→ **Your instructions**
Where an entry below contains an image, skip the image and copy the rest exactly.

─── Recorded information

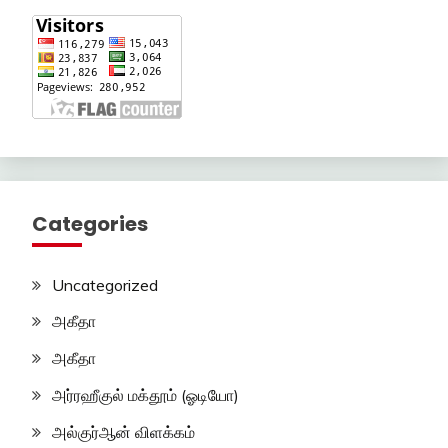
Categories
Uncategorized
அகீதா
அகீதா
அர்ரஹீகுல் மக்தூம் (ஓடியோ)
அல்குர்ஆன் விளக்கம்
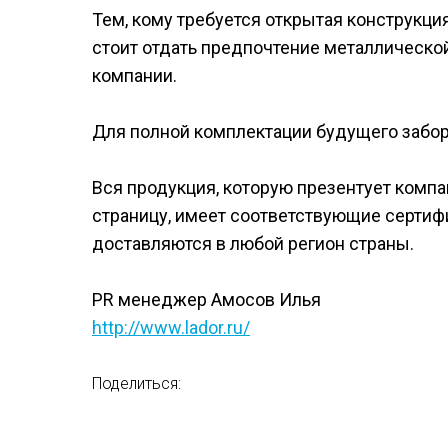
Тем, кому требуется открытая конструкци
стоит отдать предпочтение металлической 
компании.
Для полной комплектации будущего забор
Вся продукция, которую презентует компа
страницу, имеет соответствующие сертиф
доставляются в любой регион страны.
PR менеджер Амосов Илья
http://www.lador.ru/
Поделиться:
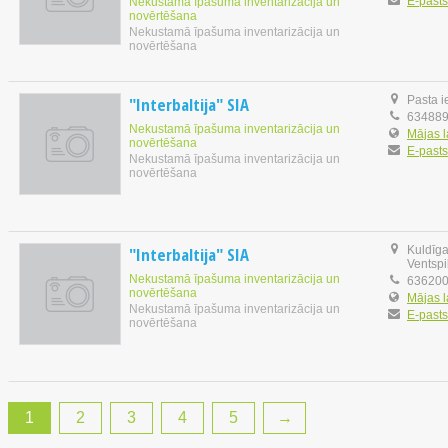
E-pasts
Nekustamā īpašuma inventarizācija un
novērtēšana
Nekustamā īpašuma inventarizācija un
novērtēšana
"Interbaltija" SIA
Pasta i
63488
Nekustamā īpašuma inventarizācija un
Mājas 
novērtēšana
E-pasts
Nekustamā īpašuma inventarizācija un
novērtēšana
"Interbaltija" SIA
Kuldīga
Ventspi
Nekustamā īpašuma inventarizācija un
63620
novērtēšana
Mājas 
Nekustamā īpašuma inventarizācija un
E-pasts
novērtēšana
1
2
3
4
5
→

──────

→ **Answer**
Categories
Uncategorized
அகீதா
அகீதா
அர்ரஹீகுல் மக்தூம் (ஓடியோ)
அல்குர்ஆன் விளக்கம்
Тем, кому требуется открытая конструкци
стоит отдать предпочтение металлической 
компании.
Для полной комплектации будущего забор
Вся продукция, которую презентует компа
страницу, имеет соответствующие сертиф
доставляются в любой регион страны.
PR менеджер Амосов Илья
http://www.lador.ru/
Поделиться:
E-pasts
Nekustamā īpašuma inventarizācija un
novērtēšana
Nekustamā īpašuma inventarizācija un
novērtēšana
"Interbaltija" SIA
Pasta i
63488
Nekustamā īpašuma inventarizācija un
Mājas 
novērtēšana
E-pasts
Nekustamā īpašuma inventarizācija un
novērtēšana
"Interbaltija" SIA
Kuldīga
Ventspi
Nekustamā īpašuma inventarizācija un
63620
novērtēšana
Mājas 
Nekustamā īpašuma inventarizācija un
E-pasts
novērtēšana
1
2
3
4
5
→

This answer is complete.